‘Double Indemnity’ life insurance scam, or just being cautious?

Fri Jun 15th, 2012 on     Insurance Claims,    

It may not have happened in Florida, but it could have happened in the movies. A 51-year-old man has filed a lawsuit against an insurance company, claiming that the insurer has failed to pay the death benefit it owes him. The deceased was the man’s traveling companion in August 2011. He is a “person of interest” in her disappearance.

The two met through a dating website and went to Aruba for a few days last summer. On Aug. 2, the policyholder told authorities the pair had been snorkeling and that the woman had not returned. Two days later, he reported her disappearance to the insurance company.

News reports at the time said he was initially considered a witness but authorities soon believed he was responsible for his companion’s death. All of the evidence against him — including the insurance policy — is circumstantial. Her body has never been recovered; her friends and family still hold out hope that she is alive.

Yet Aruba law allows suspects to be detained during criminal investigations, and the man spent four months in an Aruban prison before he was finally freed. No charges were filed, but his return to the U.S. did not mean a return to normal life; he has been in the public eye off and on since he went home in November.
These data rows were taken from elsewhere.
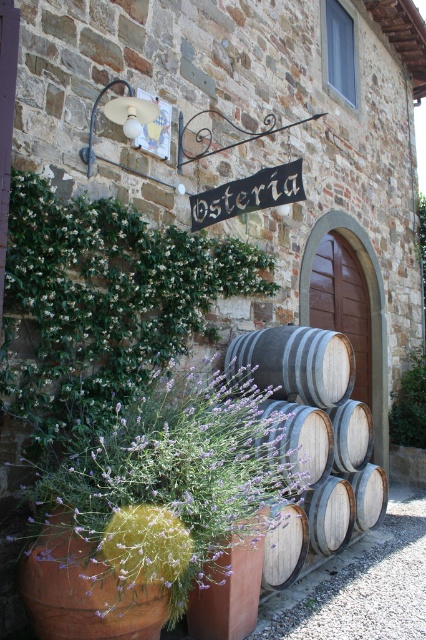 Question: Based on their relative distances, which object is farther from the purple soft-textured plant at lower left?

Choices:
 (A) gray wooden barrel at center
 (B) green leafy plant at right

Answer: (B)

Question: Does gray wooden barrel at center have a larger size compared to green leafy plant at right?

Choices:
 (A) yes
 (B) no

Answer: (A)

Question: Which of these objects is positioned farthest from the green leafy plant at right?

Choices:
 (A) purple soft-textured plant at lower left
 (B) gray wooden barrel at center

Answer: (A)

Question: Which point is closer to the camera taking this photo?

Choices:
 (A) (356, 419)
 (B) (157, 636)

Answer: (B)

Question: Can you confirm if purple soft-textured plant at lower left is positioned to the right of gray wooden barrel at center?

Choices:
 (A) yes
 (B) no

Answer: (B)

Question: Does purple soft-textured plant at lower left have a greater width compared to green leafy plant at right?

Choices:
 (A) yes
 (B) no

Answer: (A) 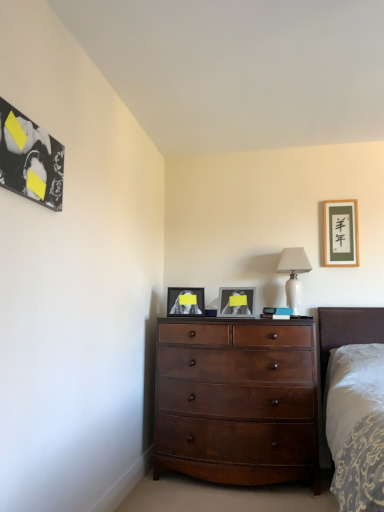 Question: Does matte black picture frame at center, the third picture frame positioned from the front, have a lesser width compared to mahogany wood dresser at center?

Choices:
 (A) yes
 (B) no

Answer: (A)

Question: Are matte black picture frame at center, arranged as the 2th picture frame when viewed from the back, and mahogany wood dresser at center located far from each other?

Choices:
 (A) no
 (B) yes

Answer: (A)

Question: From a real-world perspective, is matte black picture frame at center, marked as the 3th picture frame in a right-to-left arrangement, on mahogany wood dresser at center?

Choices:
 (A) no
 (B) yes

Answer: (B)

Question: Is the position of matte black picture frame at center, marked as the 3th picture frame in a right-to-left arrangement, less distant than that of mahogany wood dresser at center?

Choices:
 (A) yes
 (B) no

Answer: (B)

Question: Is matte black picture frame at center, which is the second picture frame from left to right, to the left of mahogany wood dresser at center from the viewer's perspective?

Choices:
 (A) yes
 (B) no

Answer: (A)

Question: From the image's perspective, is matte black picture frame at center, arranged as the 2th picture frame when viewed from the back, below mahogany wood dresser at center?

Choices:
 (A) yes
 (B) no

Answer: (B)

Question: Does mahogany wood dresser at center have a larger size compared to matte black picture frame at center, marked as the 3th picture frame in a right-to-left arrangement?

Choices:
 (A) yes
 (B) no

Answer: (A)

Question: From the image's perspective, is mahogany wood dresser at center below matte black picture frame at center, the third picture frame positioned from the front?

Choices:
 (A) yes
 (B) no

Answer: (A)

Question: Is mahogany wood dresser at center closer to camera compared to matte black picture frame at center, which is the second picture frame from left to right?

Choices:
 (A) yes
 (B) no

Answer: (A)

Question: Is the surface of mahogany wood dresser at center in direct contact with matte black picture frame at center, which is the second picture frame from left to right?

Choices:
 (A) no
 (B) yes

Answer: (A)

Question: From a real-world perspective, is mahogany wood dresser at center located higher than matte black picture frame at center, marked as the 3th picture frame in a right-to-left arrangement?

Choices:
 (A) yes
 (B) no

Answer: (B)

Question: From the image's perspective, does mahogany wood dresser at center appear higher than matte black picture frame at center, arranged as the 2th picture frame when viewed from the back?

Choices:
 (A) yes
 (B) no

Answer: (B)

Question: Can you confirm if matte gold picture frame at upper right, which appears as the fourth picture frame when viewed from the front, is positioned to the right of black glossy picture frame at upper left, acting as the first picture frame starting from the left?

Choices:
 (A) yes
 (B) no

Answer: (A) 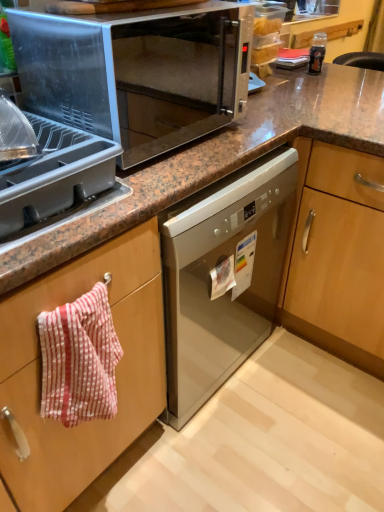 Find the location of `free location above red striped towel at left (from a real-world perspective)`. free location above red striped towel at left (from a real-world perspective) is located at coordinates (66, 300). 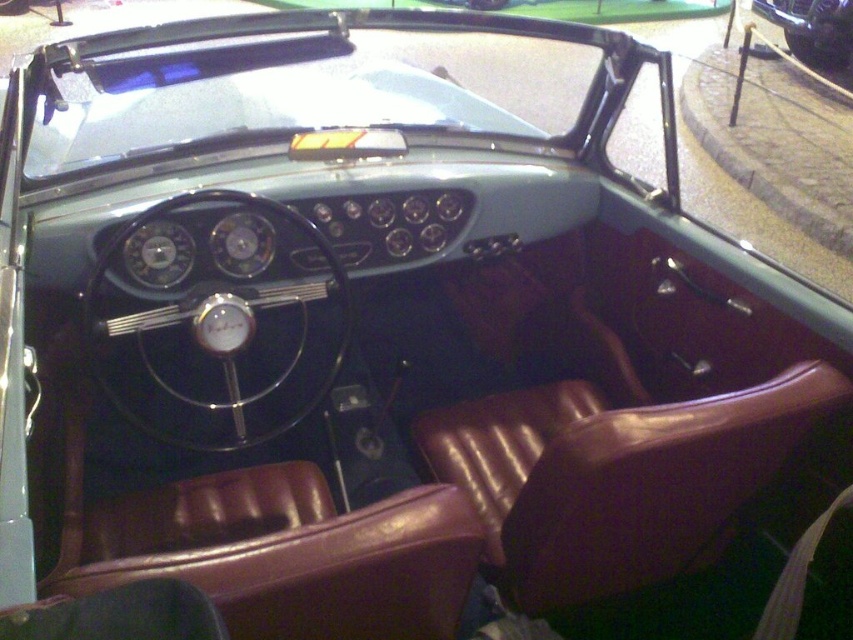 Who is taller, black leather steering wheel at center or shiny black car at upper right?

Standing taller between the two is shiny black car at upper right.

Is black leather steering wheel at center bigger than shiny black car at upper right?

No.

What do you see at coordinates (218, 323) in the screenshot? The image size is (853, 640). I see `black leather steering wheel at center` at bounding box center [218, 323].

Find the location of a particular element. black leather steering wheel at center is located at coordinates (218, 323). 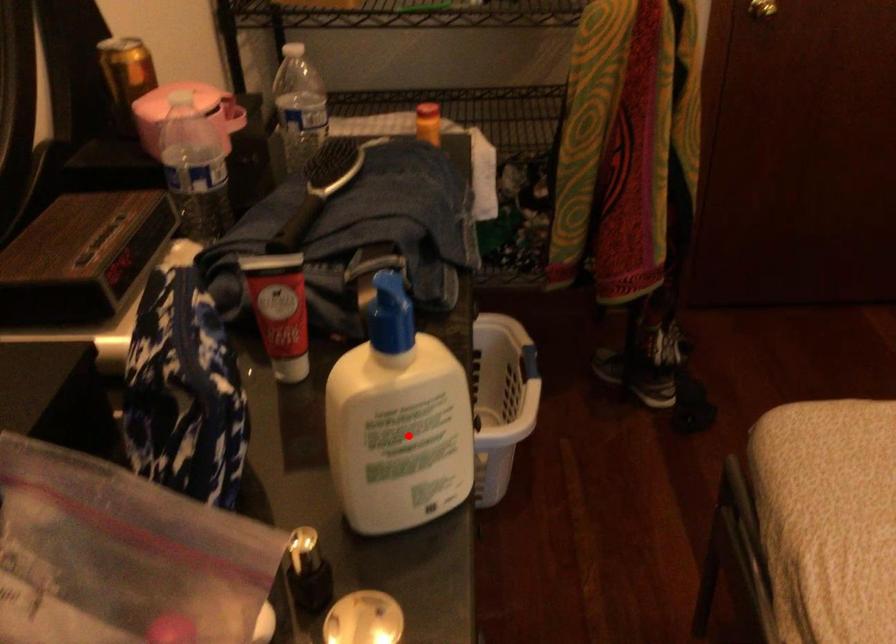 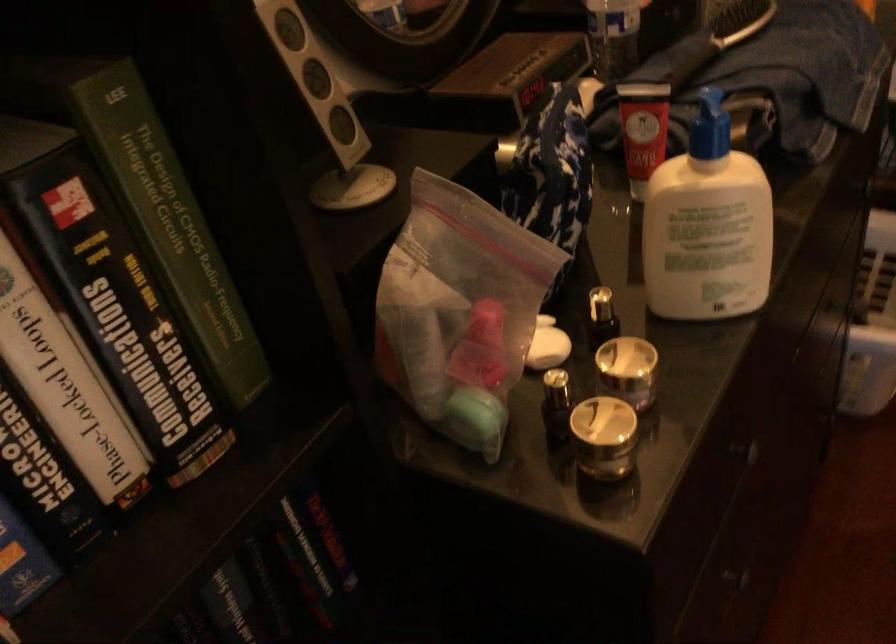 The point at the highlighted location is marked in the first image. Where is the corresponding point in the second image?

(707, 225) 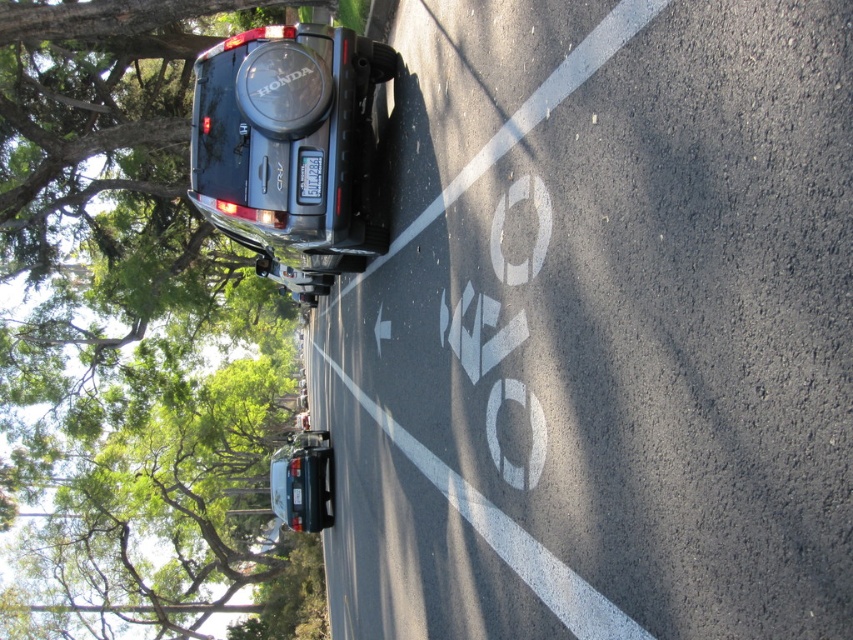 This screenshot has width=853, height=640. Describe the element at coordinates (289, 147) in the screenshot. I see `matte black suv at center` at that location.

Is matte black suv at center to the right of white plastic license plate at center from the viewer's perspective?

In fact, matte black suv at center is to the left of white plastic license plate at center.

Image resolution: width=853 pixels, height=640 pixels. I want to click on matte black suv at center, so click(289, 147).

Between white asphalt bike lane at upper center and shiny silver sedan at center, which one is positioned lower?

shiny silver sedan at center is lower down.

Is white asphalt bike lane at upper center further to the viewer compared to shiny silver sedan at center?

No, white asphalt bike lane at upper center is closer to the viewer.

The width and height of the screenshot is (853, 640). Describe the element at coordinates (601, 328) in the screenshot. I see `white asphalt bike lane at upper center` at that location.

This screenshot has height=640, width=853. In order to click on white asphalt bike lane at upper center in this screenshot , I will do `click(601, 328)`.

Is point (747, 545) farther from camera compared to point (312, 186)?

No.

Which is below, white asphalt bike lane at upper center or white plastic license plate at center?

Positioned lower is white asphalt bike lane at upper center.

Is point (405, 492) in front of point (299, 202)?

No, (405, 492) is further to viewer.

Identify the location of white asphalt bike lane at upper center. (601, 328). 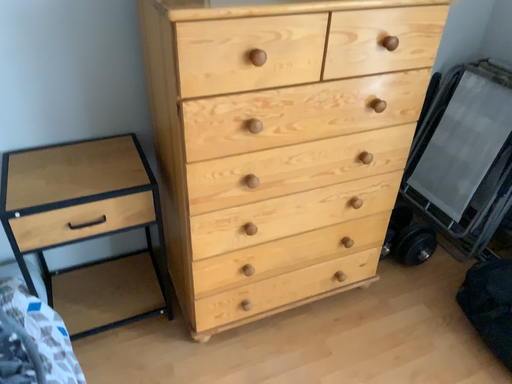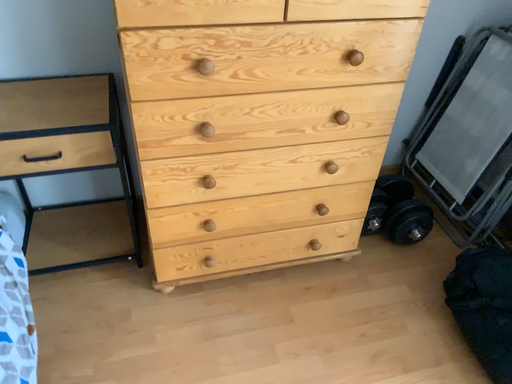 Question: Which way did the camera rotate in the video?

Choices:
 (A) rotated right
 (B) rotated left

Answer: (B) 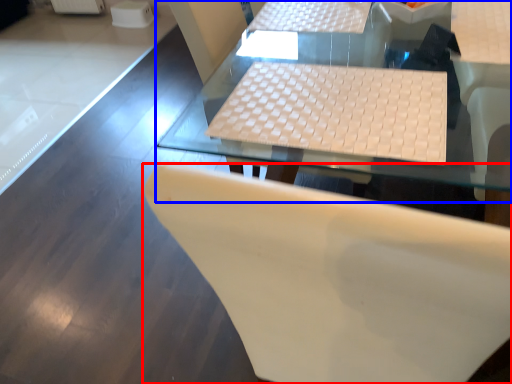 Question: Which of the following is the closest to the observer, chair (highlighted by a red box) or table (highlighted by a blue box)?

Choices:
 (A) chair
 (B) table

Answer: (A) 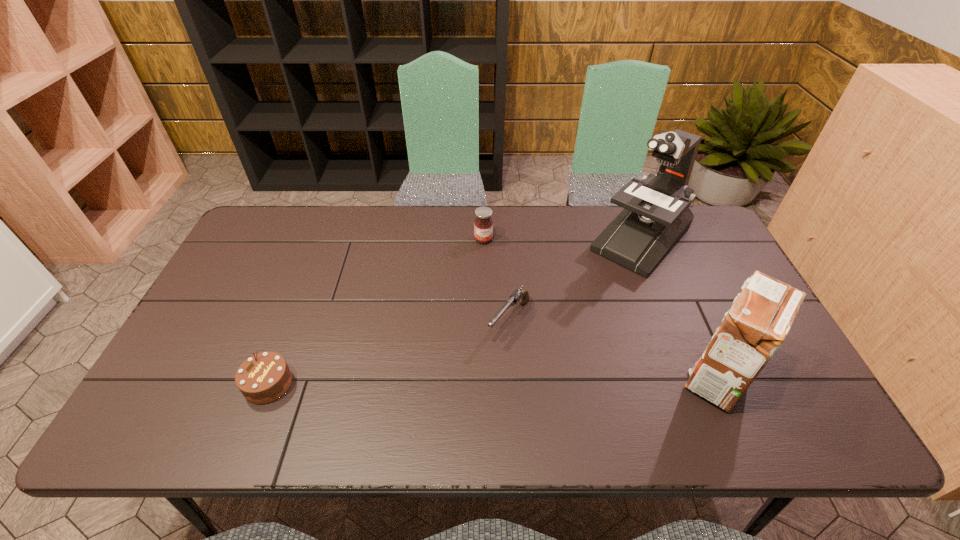 You are a GUI agent. You are given a task and a screenshot of the screen. Output one action in this format:
    pyautogui.click(x=<x>, y=<y>)
    Task: Click on the empty space that is in between the microscope and the gun
    
    Given the screenshot: What is the action you would take?
    pyautogui.click(x=575, y=280)

Where is `object that is the second closest to the gun`? The height and width of the screenshot is (540, 960). object that is the second closest to the gun is located at coordinates (483, 225).

Locate an element on the screen. object that is the closest one to the third farthest object is located at coordinates (656, 214).

This screenshot has height=540, width=960. What are the coordinates of `blank space that satisfies the following two spatial constraints: 1. on the front side of the second tallest object; 2. on the straw side of the gun` in the screenshot? It's located at (513, 378).

You are a GUI agent. You are given a task and a screenshot of the screen. Output one action in this format:
    pyautogui.click(x=<x>, y=<y>)
    Task: Click on the free location that satisfies the following two spatial constraints: 1. on the front side of the third farthest object; 2. on the right side of the third shortest object
    
    Given the screenshot: What is the action you would take?
    pyautogui.click(x=484, y=320)

Identify the location of vacant area in the image that satisfies the following two spatial constraints: 1. on the back side of the leftmost object; 2. on the left side of the microscope. The width and height of the screenshot is (960, 540). (324, 239). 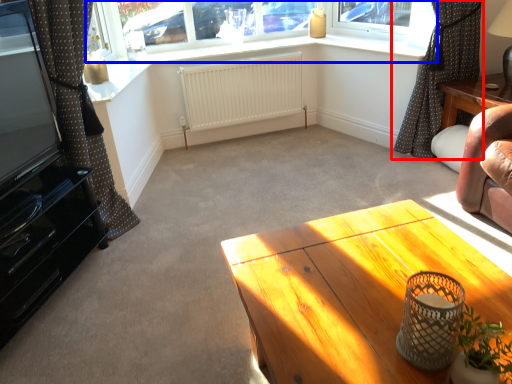 Question: Among these objects, which one is nearest to the camera, curtain (highlighted by a red box) or window (highlighted by a blue box)?

Choices:
 (A) curtain
 (B) window

Answer: (A) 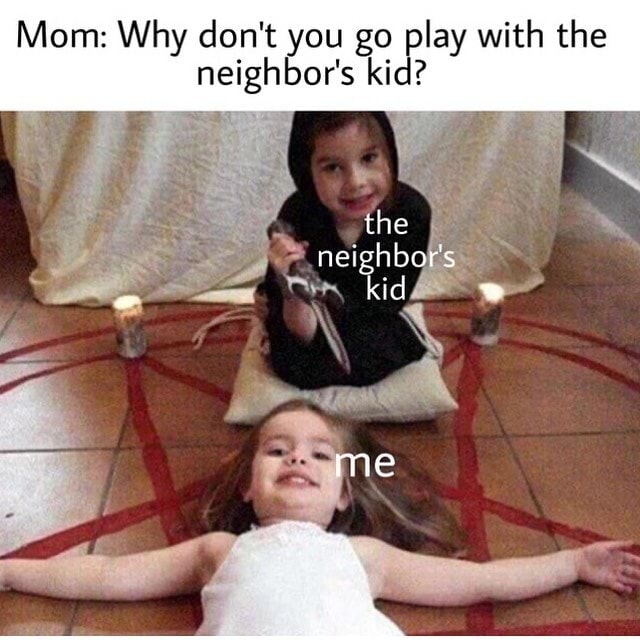 The image size is (640, 640). In order to click on wall in this screenshot , I will do `click(621, 143)`. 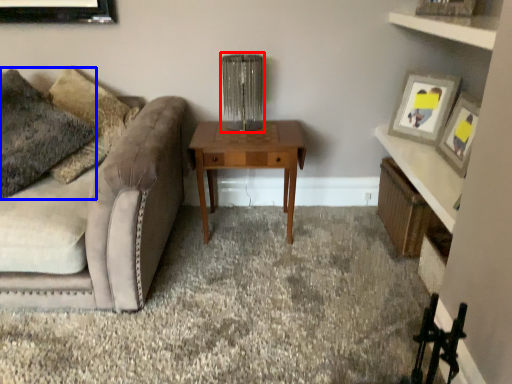 Question: Which of the following is the farthest to the observer, table lamp (highlighted by a red box) or pillow (highlighted by a blue box)?

Choices:
 (A) table lamp
 (B) pillow

Answer: (A) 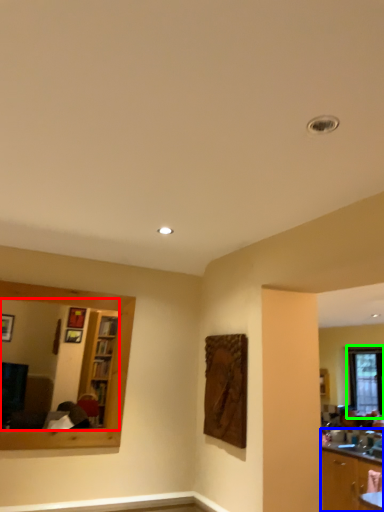 Question: Which is farther away from mirror (highlighted by a red box)? cabinetry (highlighted by a blue box) or window (highlighted by a green box)?

Choices:
 (A) cabinetry
 (B) window

Answer: (B) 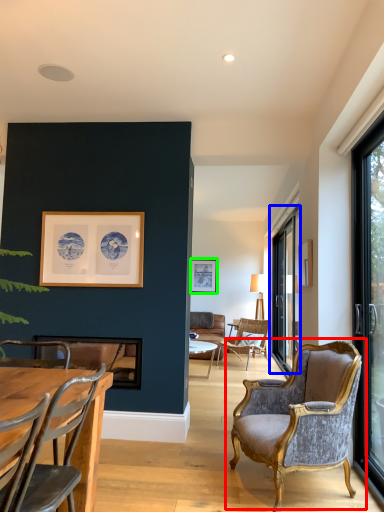 Question: Based on their relative distances, which object is nearer to chair (highlighted by a red box)? Choose from window (highlighted by a blue box) and picture frame (highlighted by a green box).

Choices:
 (A) window
 (B) picture frame

Answer: (A) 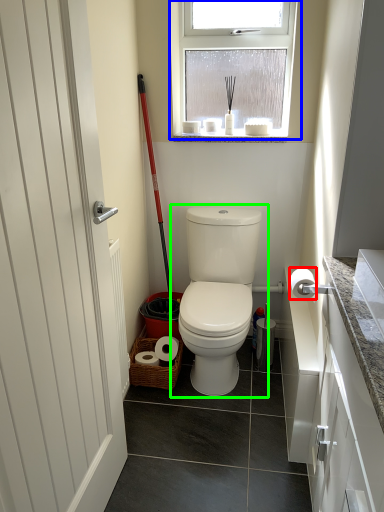 Question: Considering the real-world distances, which object is farthest from toilet paper (highlighted by a red box)? window (highlighted by a blue box) or toilet (highlighted by a green box)?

He had purchased travel insurance for the trip, and the policy included accidental death coverage for the policyholder and any other named insured. The coverage is fairly standard for travel policies, and it isn’t unusual to include two travelers on one policy. It is common, for example, for a married couple to take out trip insurance and each to name the other as beneficiary.

The exact nature of this couple’s relationship is still unclear, especially given that the woman had a boyfriend at home at the time of her disappearance. And it is not known, either, if the man paid for her trip or who his beneficiary was.

The original death benefit was $1.5 million. The insured has added $2 million to his demand, explaining in court documents that the amount represented the “full death benefit.”